Happiness is what these noodles are all about, as Dosanko and Snaplace wanted to create a meal that would bring some cheer to the restaurant industry, diners, and people’s social media accounts, which have taken a hit this year due to the coronavirus pandemic.

The colourful bowl of noodles certainly made us break out into a smile as soon as it was placed in front of us, with seven colours of the rainbow immediately perking our mood in a way that no regular brown-hued ramen ever has before.

Looking carefully at the rainbow, we could see that each shade was carefully placed on individual slices of chashu roast pork, which were then placed on a mound of crisp vegetables to keep the rainbow uniformly in place.

This construction ensures the colours don’t seep out into the broth and merge together, giving customers plenty of time to snap photos of the rainbow and share them on social media.

While some online commenters have likened the look of the rainbow to paint, it’s actually entirely edible and filled with flavour as it’s made with coloured cheese fondue sauce. It’s served generously too, to add a good hit of cheesy umami flavour to the ramen.

Lifting the slices of the rainbow up to the light, they did actually look like glistening strips of paint. Then the Rainbow song began playing in our heads.

▼ Red and yellow and…

▼ Pink and green…

▼ Purple and orange and blue…I can eat a rainbow…eat a rainbow…eat a rainbow too.

The strips of pork weren’t as uniform as the colours of the rainbow, ranging from thin to thick, but we weren’t here for uniformity. We were here for eating, and the noodles were satisfyingly thick and chewy, with a texture that wasn’t too soft nor too firm.
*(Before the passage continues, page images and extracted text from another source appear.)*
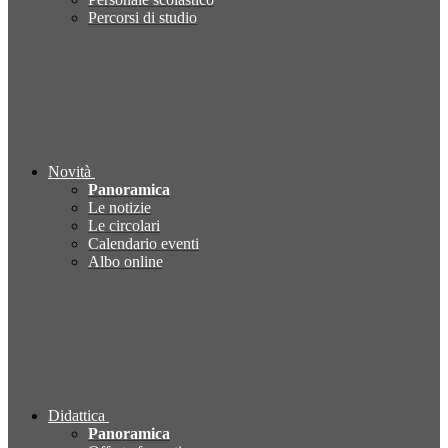
Percorsi di studio
Novità
Panoramica
Le notizie
Le circolari
Calendario eventi
Albo online
Didattica
Panoramica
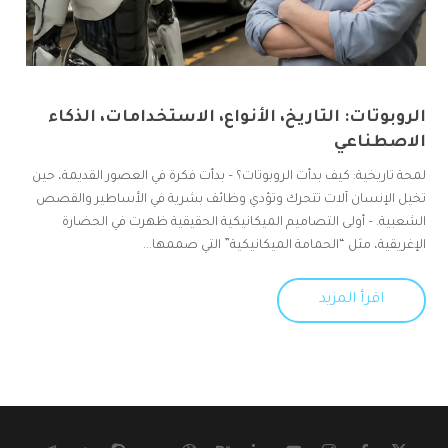
الروبوتات: التاريخ، الأنواع، الاستخدامات، الذكاء
الاصطناعي
لمحة تاريخية: كيف بدأت الروبوتات؟ – بدأت فكرة في العصور القديمة، حين
تخيل الإنسان آلات تتحرك وتؤدي وظائف بشرية في الأساطير والقصص
الشعبية. – أولى التصاميم الميكانيكية الحقيقية ظهرت في الحضارة
الإغريقية، مثل “الحمامة الميكانيكية” التي صممها...
اقرأ المزيد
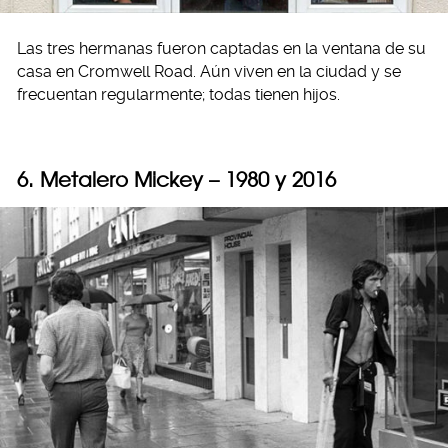
Las tres hermanas fueron captadas en la ventana de su
casa en Cromwell Road. Aún viven en la ciudad y se
frecuentan regularmente; todas tienen hijos.
6. Metalero Mickey – 1980 y 2016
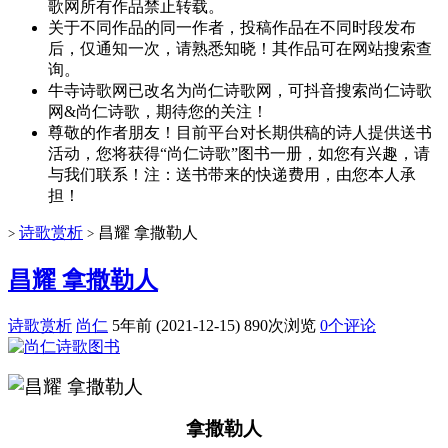
歌网所有作品禁止转载。
关于不同作品的同一作者，投稿作品在不同时段发布
后，仅通知一次，请熟悉知晓！其作品可在网站搜索查
询。
牛寺诗歌网已改名为尚仁诗歌网，可抖音搜索尚仁诗歌
网&尚仁诗歌，期待您的关注！
尊敬的作者朋友！目前平台对长期供稿的诗人提供送书
活动，您将获得“尚仁诗歌”图书一册，如您有兴趣，请
与我们联系！注：送书带来的快递费用，由您本人承
担！
诗歌赏析
昌耀 拿撒勒人
>
>
昌耀 拿撒勒人
诗歌赏析
尚仁
5年前 (2021-12-15)
890次浏览
0个评论
拿撒勒人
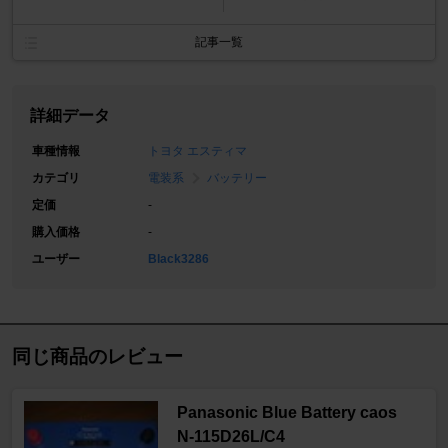
記事一覧
詳細データ
車種情報
トヨタ エスティマ
カテゴリ
電装系
バッテリー
定価
-
購入価格
-
ユーザー
Black3286
同じ商品のレビュー
Panasonic Blue Battery caos
N-115D26L/C4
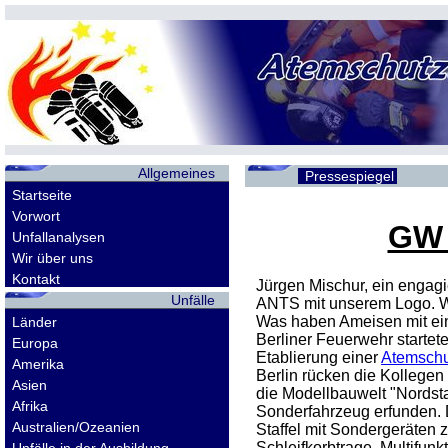
Allgemeines
Pressespiegel
Startseite
Vorwort
GW 
Unfallanalysen
Wir über uns
Kontakt
Jürgen Mischur, ein engagi
Unfälle
ANTS mit unserem Logo. Wa
Was haben Ameisen mit ei
Länder
Berliner Feuerwehr startet
Europa
Etablierung einer
Atemschut
Amerika
Berlin rücken die Kollegen
Asien
die Modellbauwelt "Nordst
Afrika
Sonderfahrzeug erfunden.
Australien/Ozeanien
Staffel mit Sondergeräten 
Schleifkorbtrage, Multifunkt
▼ These were juuuuust right.

The broth uses a miso base, popular in the chain’s home prefecture of Hokkaido, with the addition of curry to give it a spicy punch that’s beautifully offset by the creamy cheese. The entire combination works brilliantly together, and far from being a gimmicky dish, this is actually a lip-smackingly delicious bowl of ramen, clearly designed with careful attention to detail.

▼ The only negative thing we could say about this happy meal was that the rainbow inevitably disappears as you eat it.

After finishing our colourful meal, we vowed to continue chasing rainbows in future, and if you’d like to chase them too, you might want to check the details at your nearest Dosanko branch before you visit. Because, like rainbows themselves, they’re not all the same and may be appearing at different times of day and in different numbers.

The Happy Rainbow Ramen is available at Dosanko branches and its sister restaurants in Tokyo (Dosanko Otemachi, Misozen Marunouchi, Dosanko Shin Kiba), Chiba (Dosanko Yachiyodai), Yamagata (Dosanko x Toritestu Tamahoidaimae) and Aichi (Dosanko Shimomaezu), priced at 1,280 yen (US$12.20).